Your goal » Each line below must be reproduced exactly, though the pictures are to be dropped.
Segment Start: Data segment
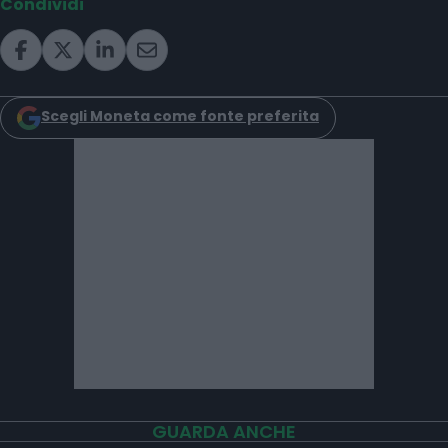
Condividi
Scegli Moneta come fonte preferita
GUARDA ANCHE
Segment End: Data segment
Written answer »
Condividi
Scegli Moneta come fonte preferita
GUARDA ANCHE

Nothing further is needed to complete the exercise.